Problem description: From the data below, copy out every line in which the word "delle" occurs.

*** Block opens ***

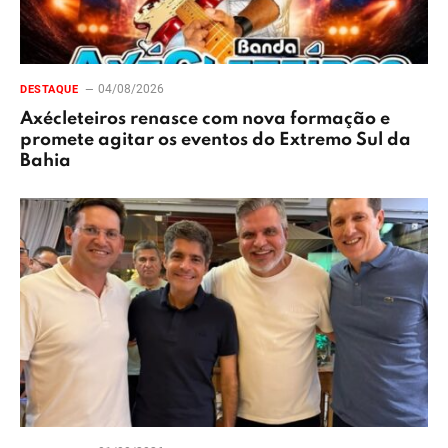
04/08/2026
DESTAQUE
Axécleteiros renasce com nova formação e
promete agitar os eventos do Extremo Sul da
Bahia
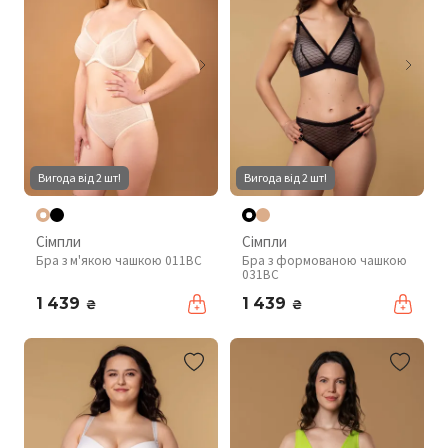
Вигода від 2 шт!
Вигода від 2 шт!
Сімпли
Сімпли
Бра з м'якою чашкою 011BC
Бра з формованою чашкою
031BC
1 439
1 439
₴
₴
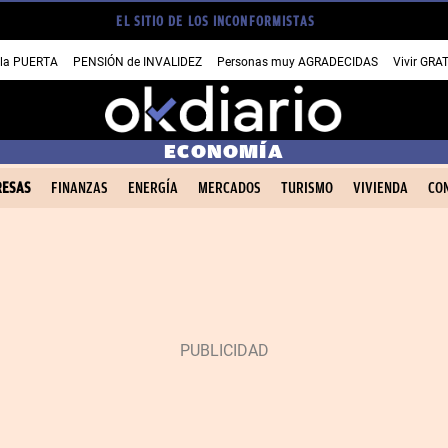
EL SITIO DE LOS INCONFORMISTAS
 la PUERTA
PENSIÓN de INVALIDEZ
Personas muy AGRADECIDAS
Vivir GRA
ECONOMÍA
ESAS
FINANZAS
ENERGÍA
MERCADOS
TURISMO
VIVIENDA
CO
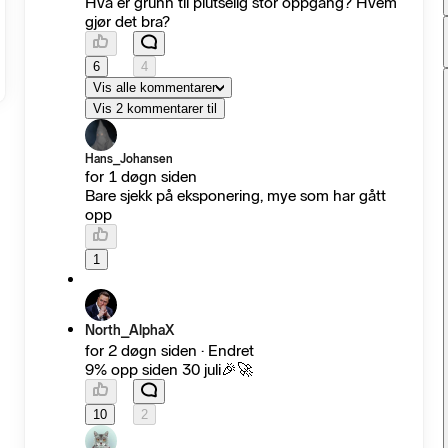
Hva er grunn til plutselig stor oppgang? Hvem
gjør det bra?
6
4
Vis alle kommentarer
Vis 2 kommentarer til
Hans_Johansen
for 1 døgn siden
Bare sjekk på eksponering, mye som har gått
opp
1
North_AlphaX
for 2 døgn siden · Endret
9% opp siden 30 juli🎉🚀
10
2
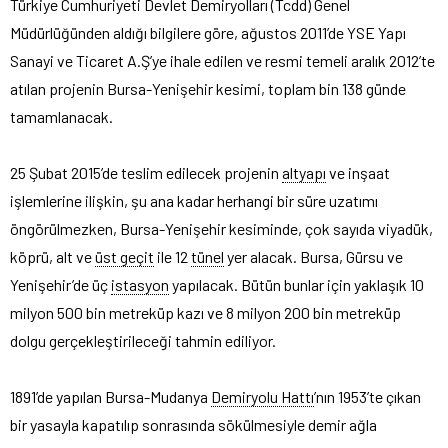
Türkiye Cumhuriyeti Devlet Demiryolları (Tcdd) Genel
Müdürlüğünden aldığı bilgilere göre, ağustos 2011’de YSE Yapı
Sanayi ve Ticaret A.Ş’ye ihale edilen ve resmi temeli aralık 2012’te
atılan projenin Bursa-Yenişehir kesimi, toplam bin 138 günde
tamamlanacak.
25 Şubat 2015’de teslim edilecek projenin
altyapı
ve inşaat
işlemlerine ilişkin, şu ana kadar herhangi bir süre uzatımı
öngörülmezken, Bursa-Yenişehir kesiminde, çok sayıda viyadük,
köprü, alt ve
üst geçit
ile 12
tünel
yer alacak. Bursa, Gürsu ve
Yenişehir’de üç
istasyon
yapılacak. Bütün bunlar için yaklaşık 10
milyon 500 bin metreküp kazı ve 8 milyon 200 bin metreküp
dolgu gerçekleştirileceği tahmin ediliyor.
1891’de yapılan Bursa-Mudanya
Demiryolu Hattı
’nın 1953’te çıkan
bir yasayla kapatılıp sonrasında sökülmesiyle demir ağla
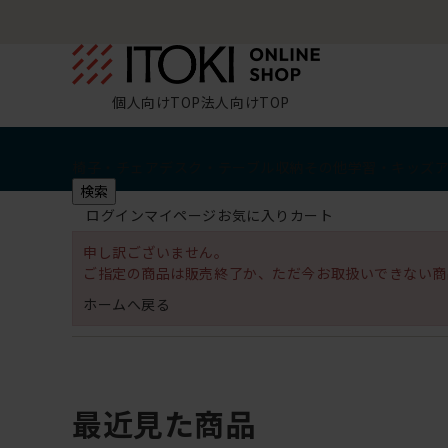
個人向けTOP
法人向けTOP
椅子・チェア
デスク・テーブル
収納
その他
学習・キッズ
検索
ログイン
マイページ
お気に入り
カート
申し訳ございません。
ご指定の商品は販売終了か、ただ今お取扱いできない商
ホームへ戻る
最近見た商品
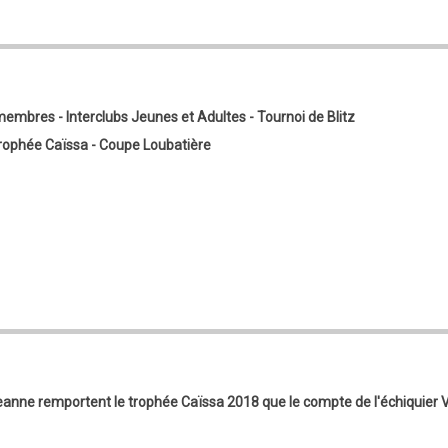
mbres - Interclubs Jeunes et Adultes - Tournoi de Blitz
rophée Caïssa - Coupe Loubatière
Jeanne remportent le trophée Caïssa 2018 que le compte de l'échiquier 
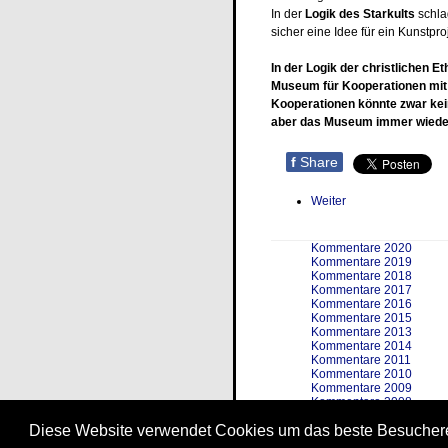
In der
Logik des Starkults
schla
sicher eine Idee für ein Kunstpro
In der Logik der christlichen Et
Museum für Kooperationen mit 
Kooperationen könnte zwar kein
aber das Museum immer wieder 
f
Share
Weiter
Kommentare 2020
Kommentare 2019
Kommentare 2018
Kommentare 2017
Kommentare 2016
Kommentare 2015
Kommentare 2013
Kommentare 2014
Kommentare 2011
Kommentare 2010
Kommentare 2009
Kommentare 2008
Kommentare 2007
Diese Website verwendet Cookies um das beste Besuchere
Kommentare 2006
Kommentare 2005 und fr
Cookie policy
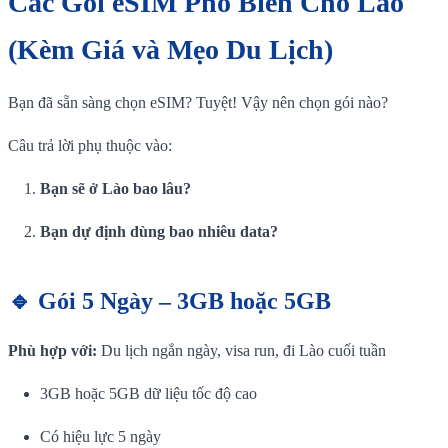
Các Gói eSIM Phổ Biến Cho Lào
(Kèm Giá và Mẹo Du Lịch)
Bạn đã sẵn sàng chọn eSIM? Tuyệt! Vậy nên chọn gói nào?
Câu trả lời phụ thuộc vào:
Bạn sẽ ở Lào bao lâu?
Bạn dự định dùng bao nhiêu data?
🔹 Gói 5 Ngày – 3GB hoặc 5GB
Phù hợp với:
Du lịch ngắn ngày, visa run, đi Lào cuối tuần
3GB hoặc 5GB dữ liệu tốc độ cao
Có hiệu lực 5 ngày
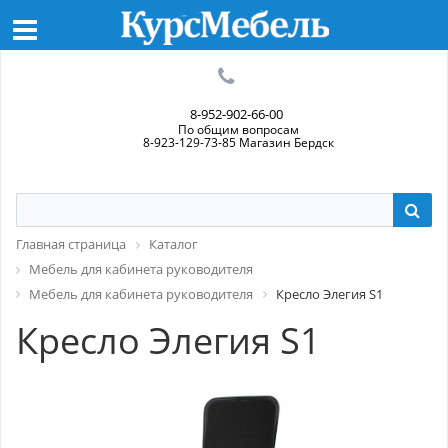
8-952-902-66-00
По общим вопросам
8-923-129-73-85 Магазин Бердск
Главная страница
Каталог
Мебель для кабинета руководителя
Мебель для кабинета руководителя
Кресло Элегия S1
Кресло Элегия S1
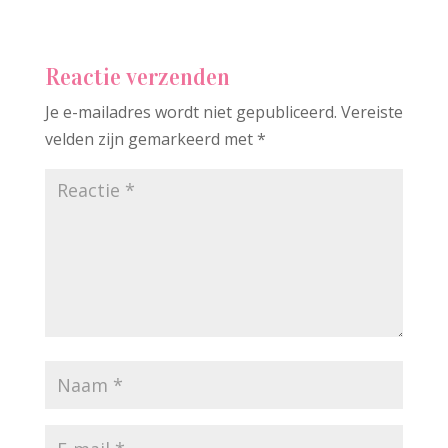
Reactie verzenden
Je e-mailadres wordt niet gepubliceerd.
Vereiste
velden zijn gemarkeerd met
*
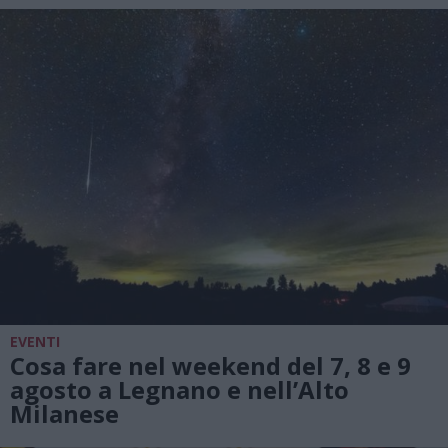
EVENTI
Cosa fare nel weekend del 7, 8 e 9
agosto a Legnano e nell’Alto
Milanese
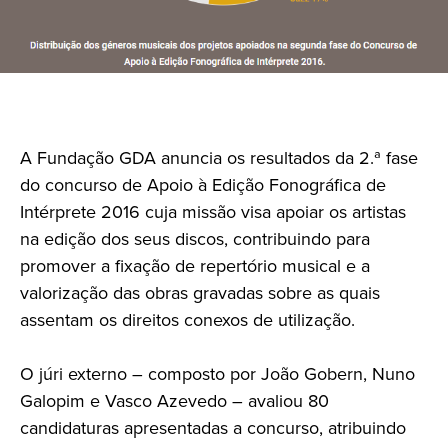
A Fundação GDA anuncia os resultados da 2.ª fase
do concurso de Apoio à Edição Fonográfica de
Intérprete 2016 cuja missão visa apoiar os artistas
na edição dos seus discos, contribuindo para
promover a fixação de repertório musical e a
valorização das obras gravadas sobre as quais
assentam os direitos conexos de utilização.
O júri externo – composto por João Gobern, Nuno
Galopim e Vasco Azevedo – avaliou 80
candidaturas apresentadas a concurso, atribuindo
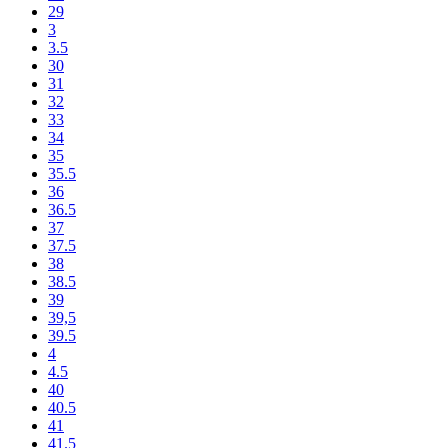
29
3
3.5
30
31
32
33
34
35
35.5
36
36.5
37
37.5
38
38.5
39
39,5
39.5
4
4.5
40
40.5
41
41.5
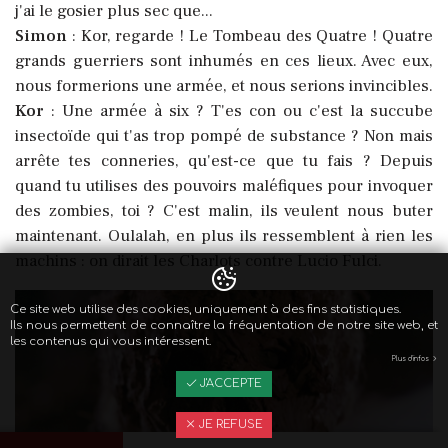
j'ai le gosier plus sec que...
Simon
: Kor, regarde ! Le Tombeau des Quatre ! Quatre
grands guerriers sont inhumés en ces lieux. Avec eux,
nous formerions une armée, et nous serions invincibles.
Kor
: Une armée à six ? T'es con ou c'est la succube
insectoïde qui t'as trop pompé de substance ? Non mais
arrête tes conneries, qu'est-ce que tu fais ? Depuis
quand tu utilises des pouvoirs maléfiques pour invoquer
des zombies, toi ? C'est malin, ils veulent nous buter
maintenant. Oulalah, en plus ils ressemblent à rien les
machins : on dirait les Charlots contre Lucio Fulci.
Ce site web utilise des cookies, uniquement à des fins statistiques.
Ils nous permettent de connaître la fréquentation de notre site web, et
les contenus qui vous intéressent.
Plus d'infos
J'ACCEPTE
JE REFUSE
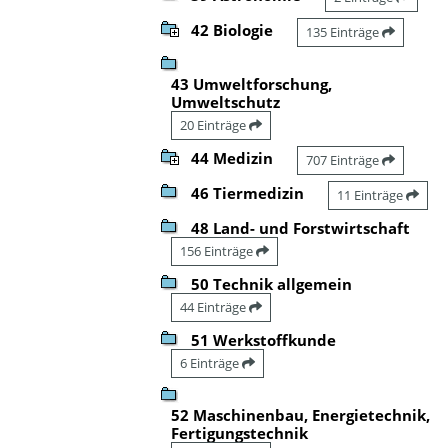
42 Biologie
135 Einträge
43 Umweltforschung,
Umweltschutz
20 Einträge
44 Medizin
707 Einträge
46 Tiermedizin
11 Einträge
48 Land- und Forstwirtschaft
156 Einträge
50 Technik allgemein
44 Einträge
51 Werkstoffkunde
6 Einträge
52 Maschinenbau, Energietechnik,
Fertigungstechnik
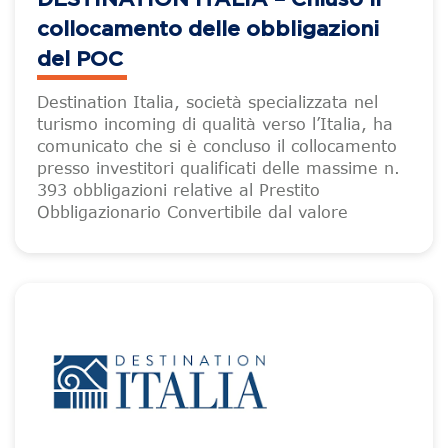
collocamento delle obbligazioni
del POC
Destination Italia, società specializzata nel
turismo incoming di qualità verso l’Italia, ha
comunicato che si è concluso il collocamento
presso investitori qualificati delle massime n.
393 obbligazioni relative al Prestito
Obbligazionario Convertibile dal valore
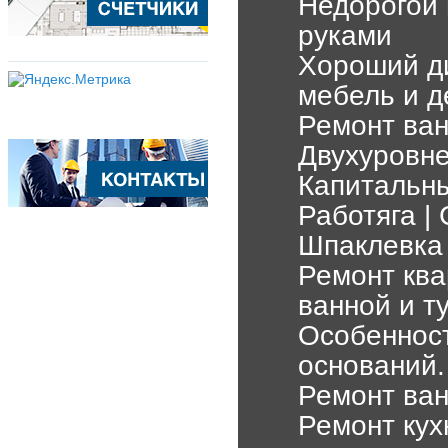
Недорогой
руками
Хороший д
мебель и д
Ремонт ван
Двухуровне
Капитальн
Работяга |
Шпаклевка 
Ремонт ква
ванной и т
Особеннос
оснований.
Ремонт ван
Ремонт кух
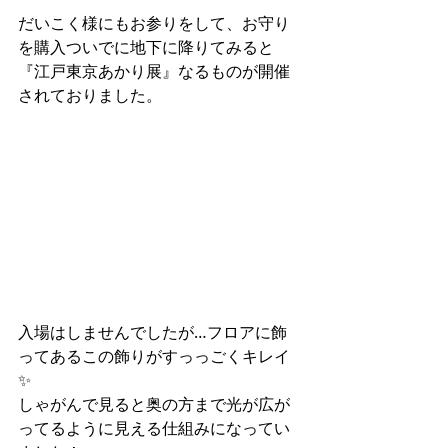
だいこく様にもお参りをして、お守り
を購入ついでに地下に降りてみると
『江戸東京あかり展』なるものが開催
されておりました。
入場はしませんでしたが…フロアに飾
ってあるこの飾りがすっっごくキレイ
✨
しゃがんで見ると奥の方まで光が広が
ってるように見える仕組みになってい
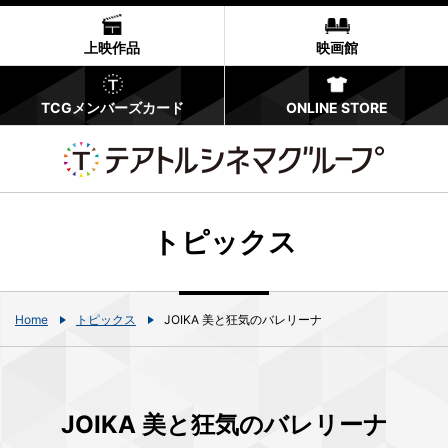
上映作品
映画館
TCGメンバーズカード
ONLINE STORE
トピックス
Home
トピックス
JOIKA 美と狂気のバレリーナ
JOIKA 美と狂気のバレリーナ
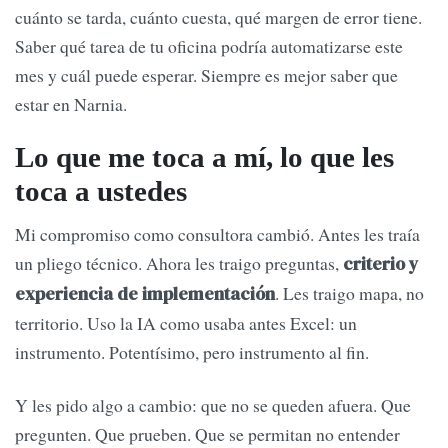
cuánto se tarda, cuánto cuesta, qué margen de error tiene.
Saber qué tarea de tu oficina podría automatizarse este
mes y cuál puede esperar. Siempre es mejor saber que
estar en Narnia.
Lo que me toca a mí, lo que les
toca a ustedes
Mi compromiso como consultora cambió. Antes les traía
un pliego técnico. Ahora les traigo preguntas,
criterio y
. Les traigo mapa, no
experiencia de implementación
territorio. Uso la IA como usaba antes Excel: un
instrumento. Potentísimo, pero instrumento al fin.
Y les pido algo a cambio: que no se queden afuera. Que
pregunten. Que prueben. Que se permitan no entender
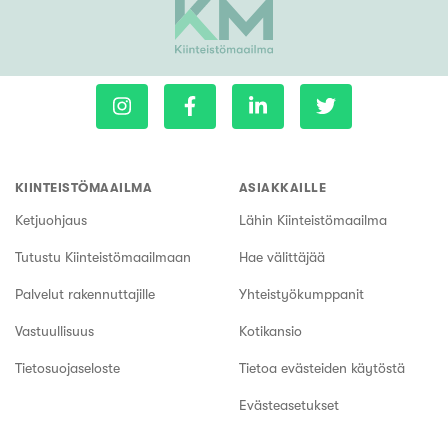
KIINTEISTÖMAAILMA
ASIAKKAILLE
Ketjuohjaus
Lähin Kiinteistömaailma
Tutustu Kiinteistömaailmaan
Hae välittäjää
Palvelut rakennuttajille
Yhteistyökumppanit
Vastuullisuus
Kotikansio
Tietosuojaseloste
Tietoa evästeiden käytöstä
Evästeasetukset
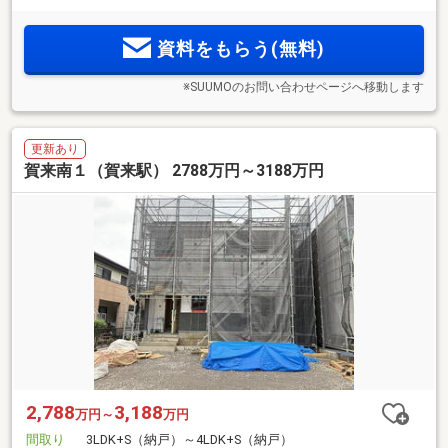
資料をもらう(無料)
※SUUMOのお問い合わせページへ移動します
更新あり
賀来南１（賀来駅） 2788万円～3188万円
2,788
3,188
万円～
万円
間取り
3LDK+S（納戸）～4LDK+S（納戸）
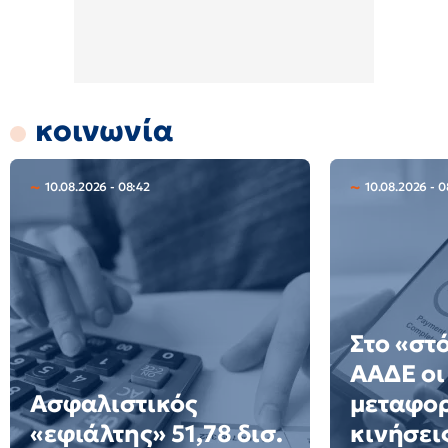
κοινωνία
10.08.2026 - 08:42
10.08.2026 - 0
Στο «στ
ΑΑΔΕ οι
Ασφαλιστικός
μεταφορ
«εφιάλτης» 51,78 δισ.
κινήσει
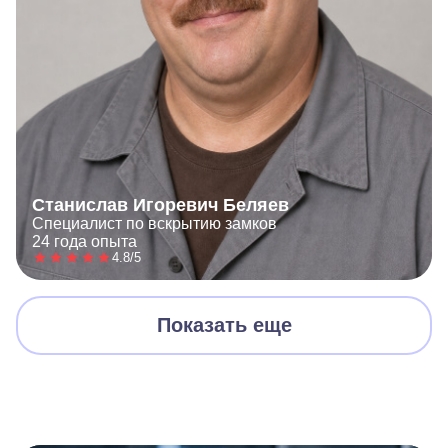
Станислав Игоревич Беляев
Специалист по вскрытию замков
24 года опыта
4.8/5
Показать еще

*** Block closes ***

Output:
collocamento delle obbligazioni
presso investitori qualificati delle massime n.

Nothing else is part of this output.